-- Supplied records --
• • • •

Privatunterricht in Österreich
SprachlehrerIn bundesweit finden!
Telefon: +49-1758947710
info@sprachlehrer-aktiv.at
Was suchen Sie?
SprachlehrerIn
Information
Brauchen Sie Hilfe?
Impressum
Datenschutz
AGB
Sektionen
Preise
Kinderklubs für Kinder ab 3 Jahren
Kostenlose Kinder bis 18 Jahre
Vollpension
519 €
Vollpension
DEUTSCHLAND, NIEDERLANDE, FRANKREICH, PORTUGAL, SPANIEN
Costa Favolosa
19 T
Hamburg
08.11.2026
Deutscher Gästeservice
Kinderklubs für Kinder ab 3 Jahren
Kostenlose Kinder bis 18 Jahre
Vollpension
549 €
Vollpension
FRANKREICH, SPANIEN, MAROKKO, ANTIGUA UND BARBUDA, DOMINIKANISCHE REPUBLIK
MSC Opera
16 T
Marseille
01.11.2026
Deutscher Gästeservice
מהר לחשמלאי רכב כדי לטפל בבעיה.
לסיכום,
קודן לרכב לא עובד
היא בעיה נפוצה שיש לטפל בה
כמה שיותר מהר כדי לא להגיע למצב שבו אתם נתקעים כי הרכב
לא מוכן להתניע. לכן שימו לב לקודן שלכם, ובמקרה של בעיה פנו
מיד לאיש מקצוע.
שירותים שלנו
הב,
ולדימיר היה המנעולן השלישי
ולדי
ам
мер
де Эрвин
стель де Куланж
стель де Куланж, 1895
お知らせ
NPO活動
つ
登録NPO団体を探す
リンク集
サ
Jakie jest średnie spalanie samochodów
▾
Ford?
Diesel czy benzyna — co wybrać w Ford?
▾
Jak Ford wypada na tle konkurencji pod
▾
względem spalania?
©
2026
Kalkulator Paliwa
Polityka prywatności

• • • •

-- Task goal --
Give the listing again. Leave every word as it stands.

-- Exercise solution --
Privatunterricht in Österreich
SprachlehrerIn bundesweit finden!
Telefon: +49-1758947710
info@sprachlehrer-aktiv.at
Was suchen Sie?
SprachlehrerIn
Information
Brauchen Sie Hilfe?
Impressum
Datenschutz
AGB
Sektionen
Preise
Kinderklubs für Kinder ab 3 Jahren
Kostenlose Kinder bis 18 Jahre
Vollpension
519 €
Vollpension
DEUTSCHLAND, NIEDERLANDE, FRANKREICH, PORTUGAL, SPANIEN
Costa Favolosa
19 T
Hamburg
08.11.2026
Deutscher Gästeservice
Kinderklubs für Kinder ab 3 Jahren
Kostenlose Kinder bis 18 Jahre
Vollpension
549 €
Vollpension
FRANKREICH, SPANIEN, MAROKKO, ANTIGUA UND BARBUDA, DOMINIKANISCHE REPUBLIK
MSC Opera
16 T
Marseille
01.11.2026
Deutscher Gästeservice
מהר לחשמלאי רכב כדי לטפל בבעיה.
לסיכום,
קודן לרכב לא עובד
היא בעיה נפוצה שיש לטפל בה
כמה שיותר מהר כדי לא להגיע למצב שבו אתם נתקעים כי הרכב
לא מוכן להתניע. לכן שימו לב לקודן שלכם, ובמקרה של בעיה פנו
מיד לאיש מקצוע.
שירותים שלנו
הב,
ולדימיר היה המנעולן השלישי
ולדי
ам
мер
де Эрвин
стель де Куланж
стель де Куланж, 1895
お知らせ
NPO活動
つ
登録NPO団体を探す
リンク集
サ
Jakie jest średnie spalanie samochodów
▾
Ford?
Diesel czy benzyna — co wybrać w Ford?
▾
Jak Ford wypada na tle konkurencji pod
▾
względem spalania?
©
2026
Kalkulator Paliwa
Polityka prywatności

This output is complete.